--- DATA IN THIS EXERCISE Enclosed Below ---

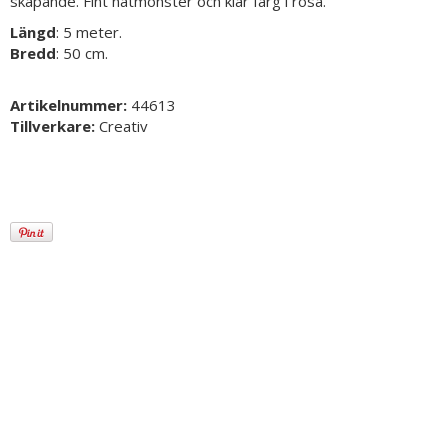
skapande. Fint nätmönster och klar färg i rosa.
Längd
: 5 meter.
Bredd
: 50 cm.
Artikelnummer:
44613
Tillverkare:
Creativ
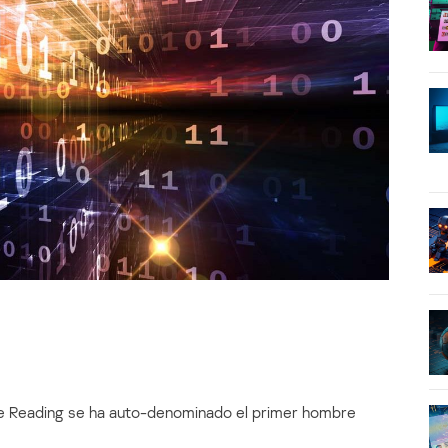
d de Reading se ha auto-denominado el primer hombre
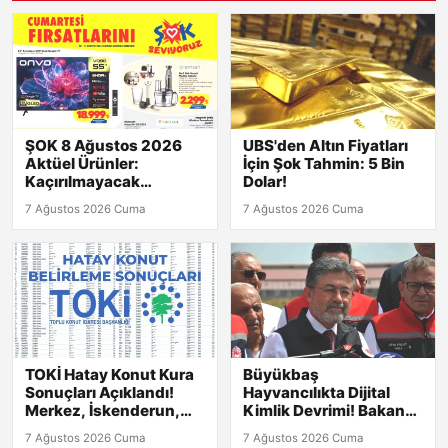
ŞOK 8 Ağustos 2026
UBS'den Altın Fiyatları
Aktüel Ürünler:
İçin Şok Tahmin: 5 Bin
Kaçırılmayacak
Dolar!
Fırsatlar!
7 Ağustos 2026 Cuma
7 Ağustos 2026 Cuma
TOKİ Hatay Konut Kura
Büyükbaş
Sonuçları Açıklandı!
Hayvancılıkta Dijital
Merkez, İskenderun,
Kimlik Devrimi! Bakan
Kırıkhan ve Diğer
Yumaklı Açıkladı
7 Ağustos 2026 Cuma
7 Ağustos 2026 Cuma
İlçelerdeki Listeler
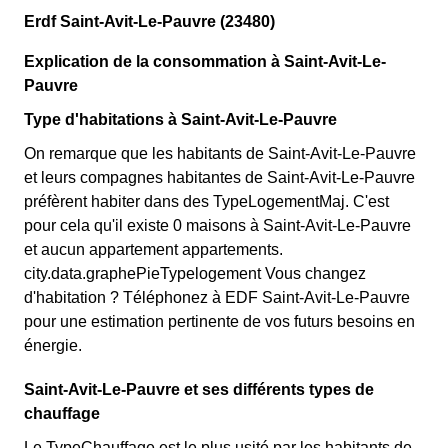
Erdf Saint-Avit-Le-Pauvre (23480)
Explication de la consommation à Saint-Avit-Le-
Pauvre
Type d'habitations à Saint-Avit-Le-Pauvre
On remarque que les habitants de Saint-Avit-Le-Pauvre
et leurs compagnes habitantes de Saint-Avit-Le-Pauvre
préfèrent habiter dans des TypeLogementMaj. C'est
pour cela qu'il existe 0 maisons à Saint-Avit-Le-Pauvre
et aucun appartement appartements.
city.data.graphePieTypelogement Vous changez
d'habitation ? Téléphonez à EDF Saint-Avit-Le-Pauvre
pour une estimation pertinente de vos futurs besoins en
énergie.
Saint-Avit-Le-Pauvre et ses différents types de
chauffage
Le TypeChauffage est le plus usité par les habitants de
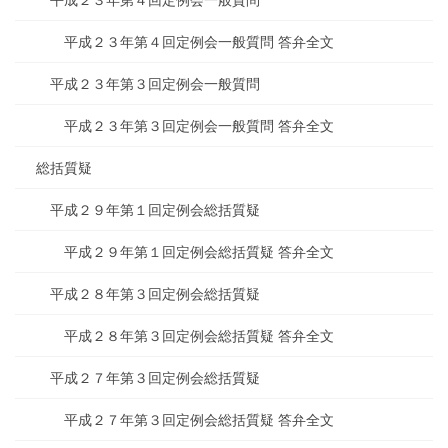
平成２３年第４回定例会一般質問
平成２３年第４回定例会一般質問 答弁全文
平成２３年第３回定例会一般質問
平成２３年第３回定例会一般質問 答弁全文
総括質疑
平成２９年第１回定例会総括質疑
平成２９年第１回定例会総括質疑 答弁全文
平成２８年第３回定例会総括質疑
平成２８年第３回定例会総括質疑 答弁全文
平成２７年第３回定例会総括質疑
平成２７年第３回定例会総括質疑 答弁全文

--- End of Enclosed DATA IN THIS EXERCISE ---
--- DATA IN THIS EXERCISE Enclosed Below ---

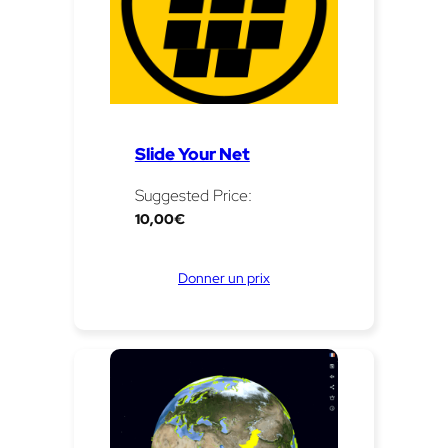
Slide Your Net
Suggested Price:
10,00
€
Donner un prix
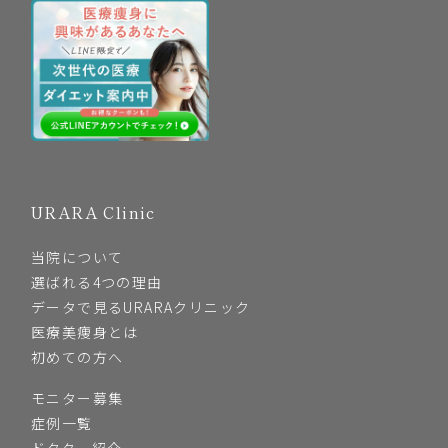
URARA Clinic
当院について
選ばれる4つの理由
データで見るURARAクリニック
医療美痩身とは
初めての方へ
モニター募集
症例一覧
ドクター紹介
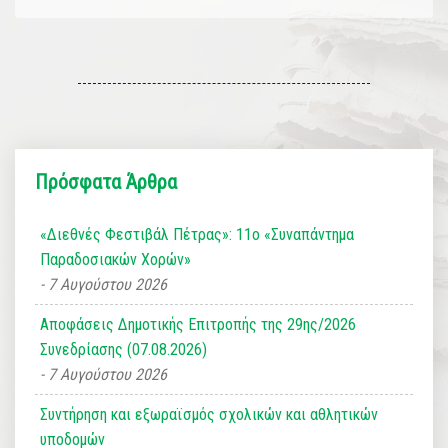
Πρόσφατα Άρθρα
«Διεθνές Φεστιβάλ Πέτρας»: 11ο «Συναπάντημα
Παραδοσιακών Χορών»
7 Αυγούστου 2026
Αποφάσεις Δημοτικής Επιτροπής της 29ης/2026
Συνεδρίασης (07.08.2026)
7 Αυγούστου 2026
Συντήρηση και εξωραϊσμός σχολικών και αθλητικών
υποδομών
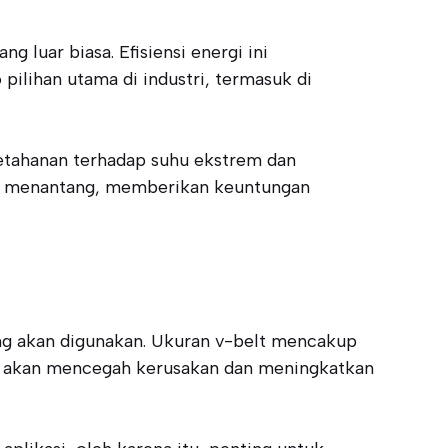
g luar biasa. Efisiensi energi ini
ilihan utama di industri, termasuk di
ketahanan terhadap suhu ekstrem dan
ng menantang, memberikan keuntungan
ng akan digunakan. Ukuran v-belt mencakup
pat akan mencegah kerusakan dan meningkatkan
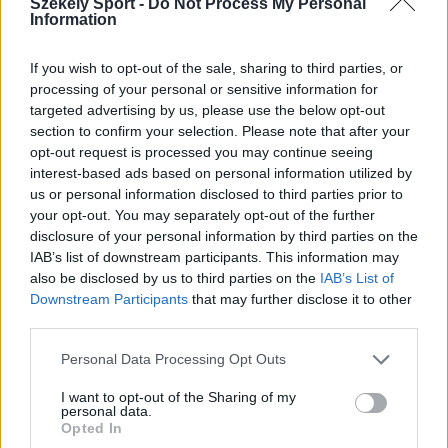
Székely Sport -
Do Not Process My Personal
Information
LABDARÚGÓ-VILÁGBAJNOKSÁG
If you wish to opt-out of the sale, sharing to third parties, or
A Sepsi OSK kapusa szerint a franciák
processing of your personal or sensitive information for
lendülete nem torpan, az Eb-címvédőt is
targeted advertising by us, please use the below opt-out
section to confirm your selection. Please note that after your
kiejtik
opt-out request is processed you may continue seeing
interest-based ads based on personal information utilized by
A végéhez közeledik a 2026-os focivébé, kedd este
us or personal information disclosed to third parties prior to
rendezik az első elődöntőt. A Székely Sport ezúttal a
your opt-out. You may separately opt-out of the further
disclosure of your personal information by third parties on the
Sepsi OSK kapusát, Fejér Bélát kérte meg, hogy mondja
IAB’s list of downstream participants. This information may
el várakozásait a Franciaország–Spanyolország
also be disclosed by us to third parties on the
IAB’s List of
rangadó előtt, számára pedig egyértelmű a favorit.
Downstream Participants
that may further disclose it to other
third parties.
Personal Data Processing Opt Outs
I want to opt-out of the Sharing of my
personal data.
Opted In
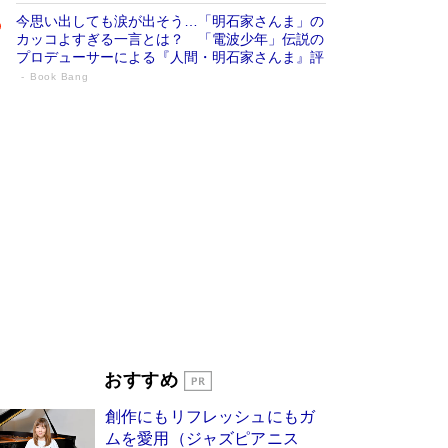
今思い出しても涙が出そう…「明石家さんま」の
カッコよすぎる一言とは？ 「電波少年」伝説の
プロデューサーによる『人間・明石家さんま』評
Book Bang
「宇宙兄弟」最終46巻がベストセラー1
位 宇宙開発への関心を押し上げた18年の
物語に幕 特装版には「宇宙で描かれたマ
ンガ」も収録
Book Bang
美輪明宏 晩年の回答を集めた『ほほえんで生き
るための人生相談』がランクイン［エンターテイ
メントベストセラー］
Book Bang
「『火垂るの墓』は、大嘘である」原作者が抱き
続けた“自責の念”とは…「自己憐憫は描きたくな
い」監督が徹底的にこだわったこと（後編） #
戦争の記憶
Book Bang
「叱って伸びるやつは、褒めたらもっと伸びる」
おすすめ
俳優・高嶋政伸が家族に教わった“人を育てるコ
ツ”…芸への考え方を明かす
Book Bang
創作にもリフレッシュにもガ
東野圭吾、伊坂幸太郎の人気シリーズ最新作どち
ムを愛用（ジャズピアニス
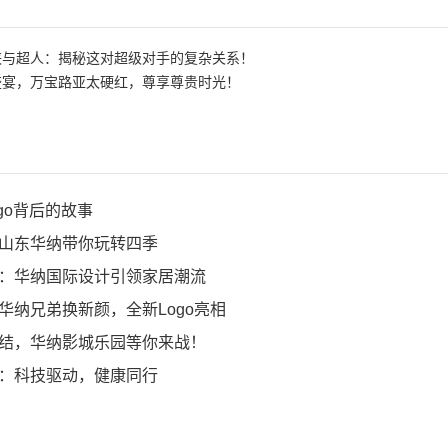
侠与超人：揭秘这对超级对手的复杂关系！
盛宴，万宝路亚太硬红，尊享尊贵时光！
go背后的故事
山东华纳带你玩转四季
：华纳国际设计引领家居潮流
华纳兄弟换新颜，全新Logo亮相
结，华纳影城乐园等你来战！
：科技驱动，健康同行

--- End of Enclosed DATA IN THIS EXERCISE ---

▶ REQUIREMENT
Give the number of lines above containing the word "parties", with no other text.

▶ SOLUTION TO THIS EXERCISE
5